Kurt: That’s what I feel like… and the level of competition. Like the NEO buggy race last year was a perfect example. The race was won on AKA “Typo” (model) type tires- the smallest pin tire that you thought you could never run for an hour indoors- but now it’s to the point that there’s enough good drivers that if you don’t go out on mini pin tires and go for it and make the whole race on them, someone else will. It’s been done enough times to prove that it can be done for a whole hour and make it, so now all the pros are doing it. No body is using tires like “Bowties” anymore.

RCCA: The driving style has kind of forced the hand?

Kurt: Yeah, you have to push all the time. It’s so competitive. There are people who can push at qualifying pace for the whole hour, and once people learned it and started doing it, it become something you just have to do now.

RCCA: What kind of products are you making now that are in response to these trends?

Kurt: I feel like my core design is about improving on existing products. When we look at a part, we try to improve performance, durability and ease of maintenance. It’s about looking at the essence of the design, how they fit together. If you look at the B5M, and the rear suspension design, we made rear pull hingepins so that you don’t have to take apart the back of the car to work on it. It’s something common when you are changing something like anti-squat. That’s a lot more of where our focus is.
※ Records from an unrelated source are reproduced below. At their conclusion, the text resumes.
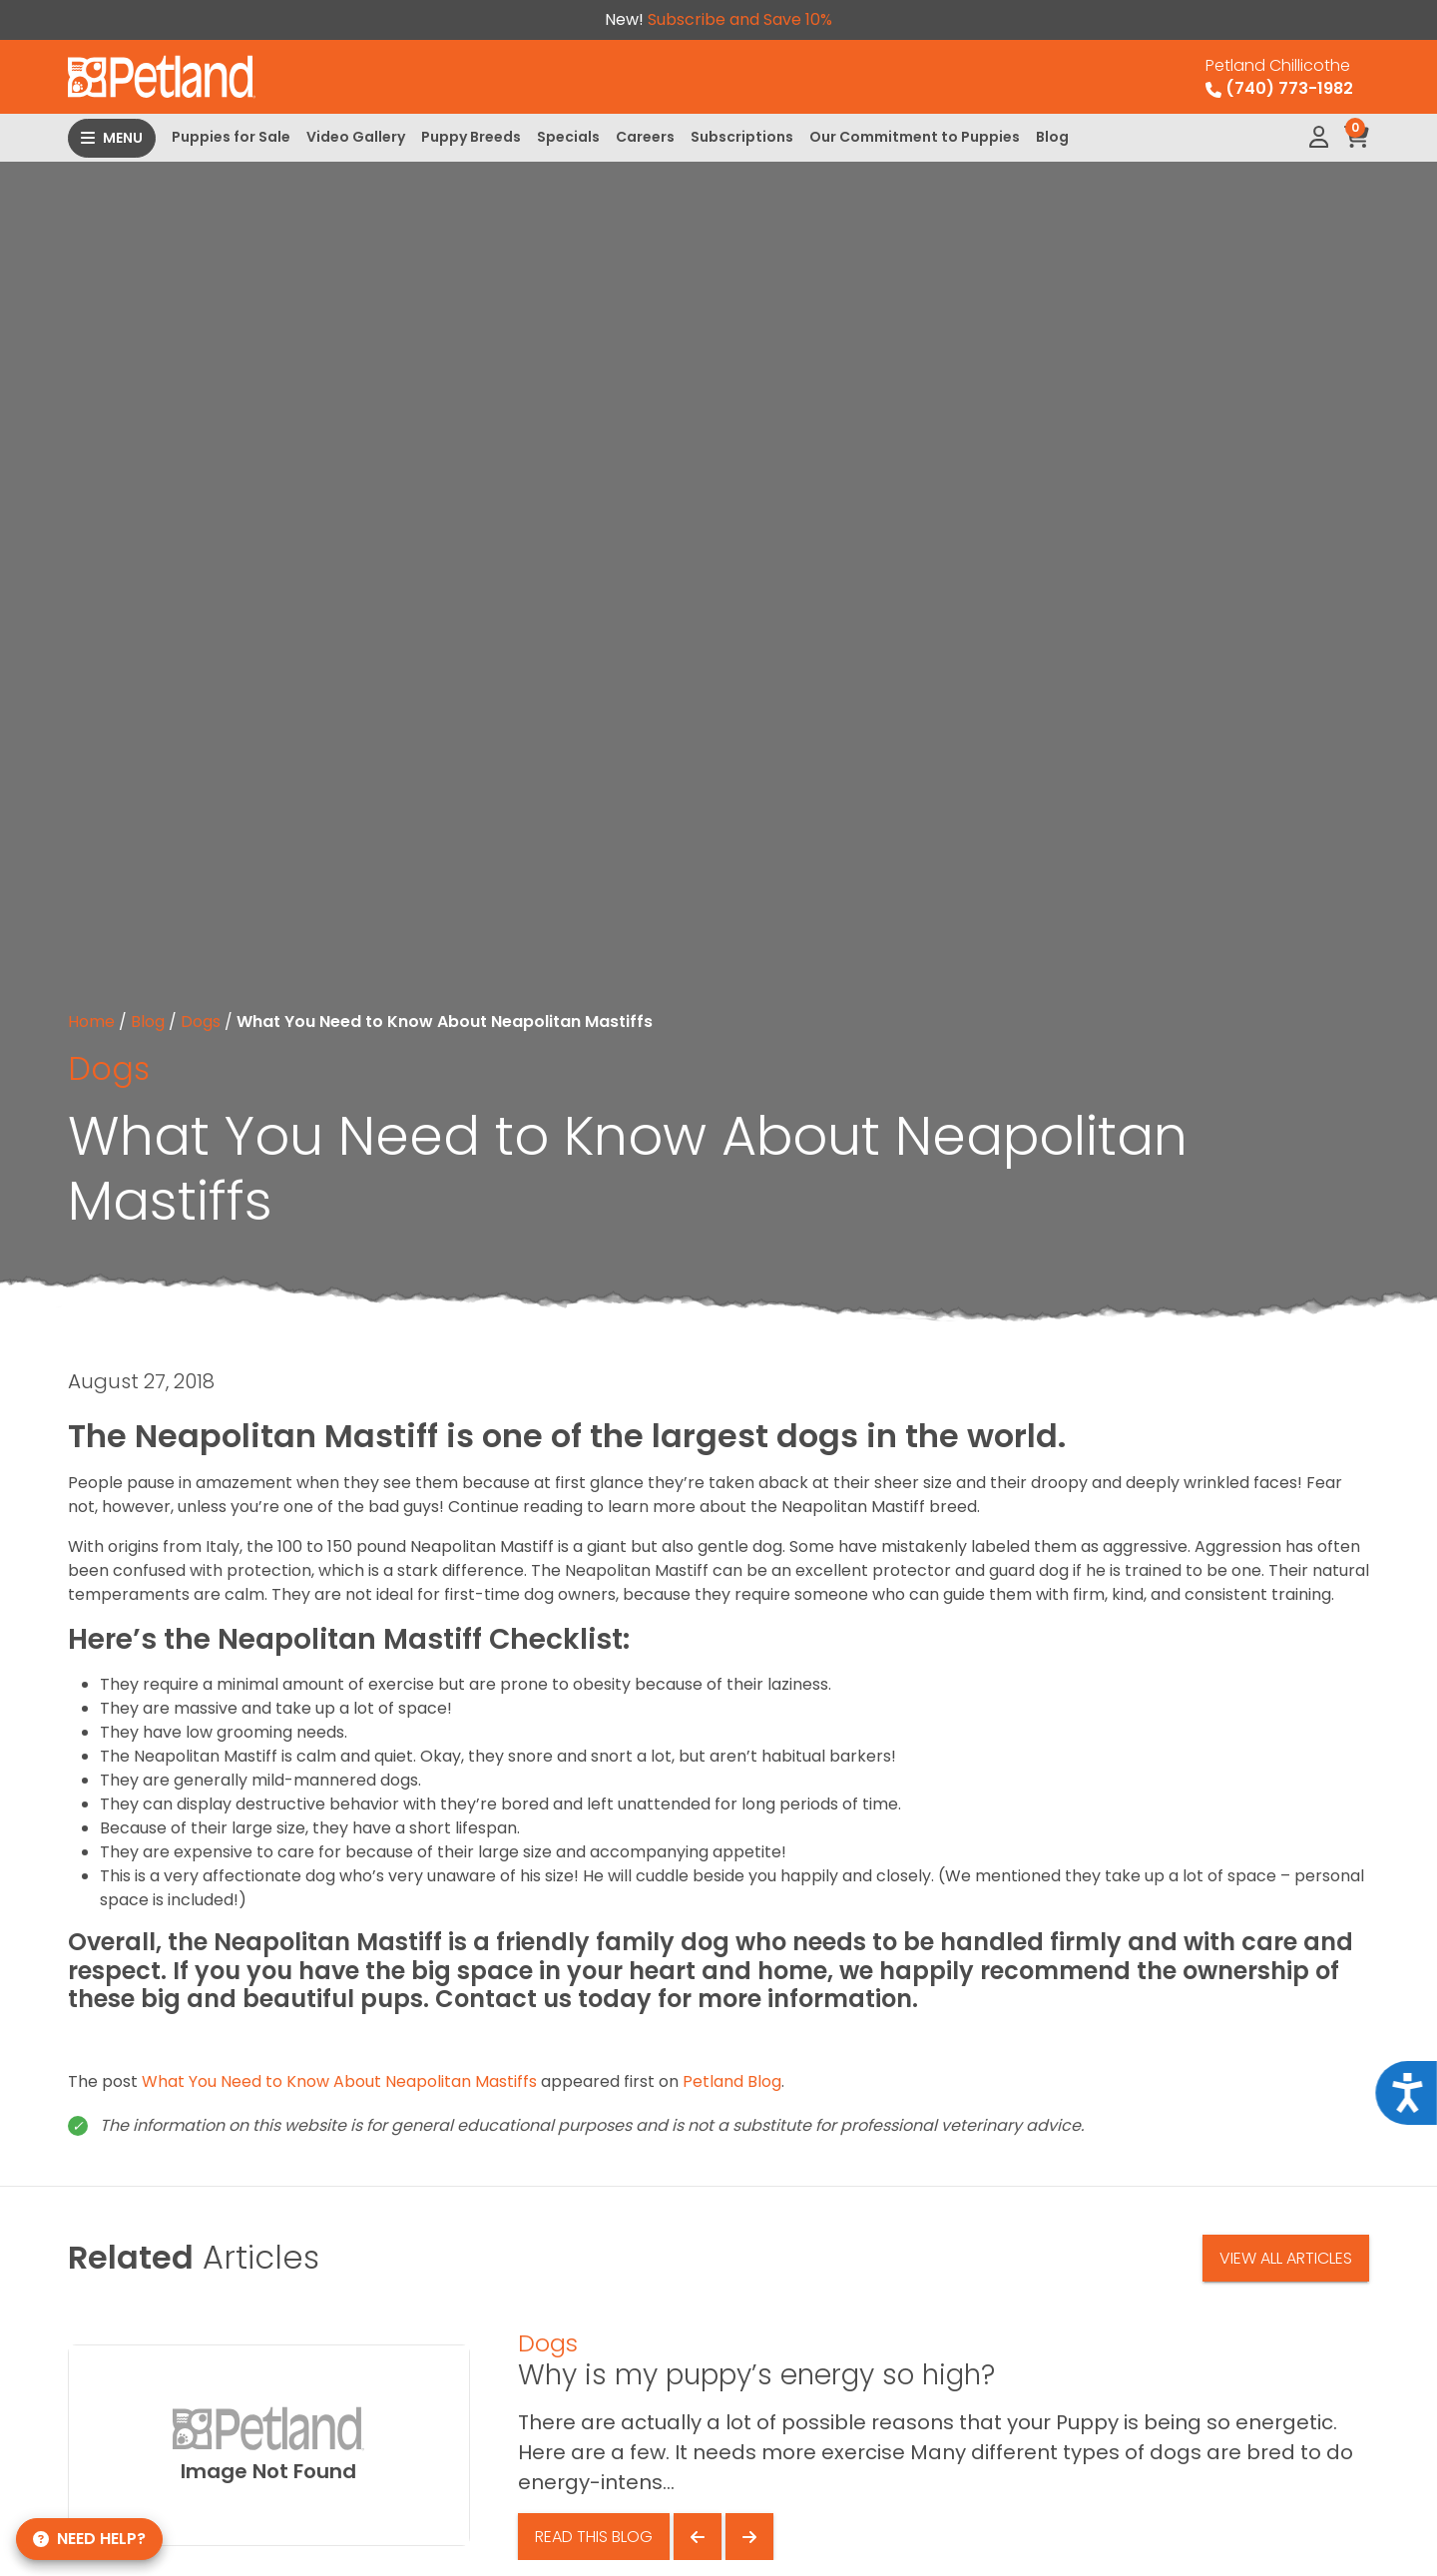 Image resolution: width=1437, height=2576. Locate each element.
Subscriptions (742, 137)
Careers (645, 137)
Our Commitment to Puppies (914, 137)
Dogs (201, 1021)
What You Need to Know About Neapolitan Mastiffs (339, 2081)
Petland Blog (732, 2081)
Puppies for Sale (231, 137)
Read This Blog (594, 2536)
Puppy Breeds (471, 137)
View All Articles (1285, 2258)
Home (91, 1021)
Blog (1052, 137)
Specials (568, 137)
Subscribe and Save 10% (740, 19)
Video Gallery (355, 137) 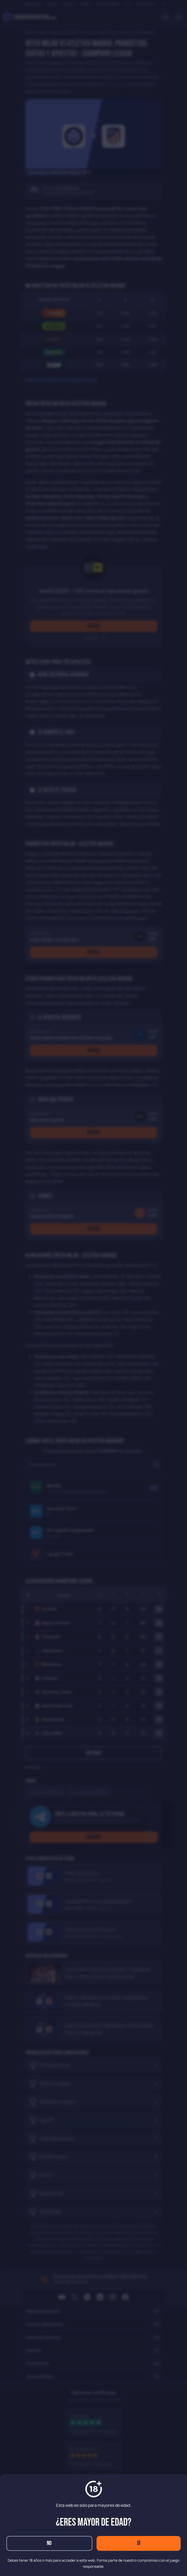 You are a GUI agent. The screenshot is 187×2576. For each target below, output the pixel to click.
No (49, 2543)
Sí (138, 2543)
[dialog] (93, 1288)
To take something new like the TLR 22 3.0 and build it and think “I don’t like the way these pieces fit together,” so we made a new rear inner camber mount that fits in to the tower and made the assembly design a different way. We were able to make a design feature with vertical ball studs and washers that everyone likes to use and make a more durable part in a more compact package. It’s little things like that we look at. The other thing I noticed was that modified buggy racing has died down and everyone loves racing 17.5/stock. So we are making our slipper clutch line-up with an update to the drive plates. We also have a full blown lockout set for stock with lightweight parts that use our proprietary Nova spur gears. The popularity of 17.5 is really where it’s at and where the paying customers are. So we try to put more focus in to that. In electric off-road racing, the stock class has gotten really fast. It’s no longer the class where you think, “oh no, my car is painfully slow. I need to move up to mod.” Stock is fast enough for the average person and most people aren’t going to go faster with a mod motor. The modified motors are insane now and this makes people content to race stock. It’s fun, it’s fast and that’s what they want to keep running, so we are trying to make more products geared specifically toward them.

Driving hard with his Team Associated B5M.

Driving hard with his Team Associated B5M.